Question: In the entire medical world, is there anything more satisfying than walking up to a patient and successfully hitting all 5 major tendon reflexes on the first try?
In my head, I blew the smoke off my reflex hammer and twirled it into my lab coat.
In real life, however, I was then supposed to answer questions that showed I knew Actual Facts about reflex arcs – and since a reflex arc is not a lung, that didn’t go so well. (“Reflex Arc? Ah. Well.. there’s a Golgi Tendon Organ there, that’s the thing.” <– my helpful response, courtesy of a $25,000 Neurobiology degree. Excuse me while I sob.)

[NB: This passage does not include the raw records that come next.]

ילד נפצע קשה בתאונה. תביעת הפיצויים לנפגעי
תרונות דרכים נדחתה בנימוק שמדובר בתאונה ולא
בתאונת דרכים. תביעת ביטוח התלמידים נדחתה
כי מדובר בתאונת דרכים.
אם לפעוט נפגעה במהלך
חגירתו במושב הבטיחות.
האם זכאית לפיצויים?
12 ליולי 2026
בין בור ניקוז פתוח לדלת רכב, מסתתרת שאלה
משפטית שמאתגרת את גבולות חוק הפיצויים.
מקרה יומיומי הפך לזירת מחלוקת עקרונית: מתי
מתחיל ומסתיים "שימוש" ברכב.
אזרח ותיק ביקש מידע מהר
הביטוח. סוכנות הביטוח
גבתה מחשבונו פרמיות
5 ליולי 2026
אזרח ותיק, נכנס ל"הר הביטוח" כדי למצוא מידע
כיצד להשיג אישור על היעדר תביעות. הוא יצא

So I doubt that my anatomy skills will qualify me for neurology – but I might be able to hack it if they invent a subspecialty that involves nothing but reflex testing. THAT WOULD BE AN AWESOME THING.
At this point in my career do you honestly think I remember how the reflex arc works? Hell no. I only care if you have them, or not, or if they’re asymmetric.
It’s like driving a car. I only car if it works. I don’t remember how it works anymore.
Hmmm… okay, neurology might be back under consideration. Reflexes are seriously the coolest things ever.
What Grumpy said. I was like, “Golgi what??” I don’t even remember having to know that for step 1.
Point being, I don’t think you can rule neurology out on that basis at all. In fact, your reflex testing acumen + your love of psychiatry indicates to me that it might just be the perfect fit.
🙂
Thanks. I think I’m going to shadow a neurologist next week – we’ll see how it goes!
You’ll see when you get on rotation that your job consists less of “how does this complicated mechanistic pathway work” and more “get me the information I need to make the diagnosis”
Also, if you didn’t try the hamstring reflex, then it doesn’t count 😛
^ NEW GOAL IN LIFE: Hamstring reflex. First try.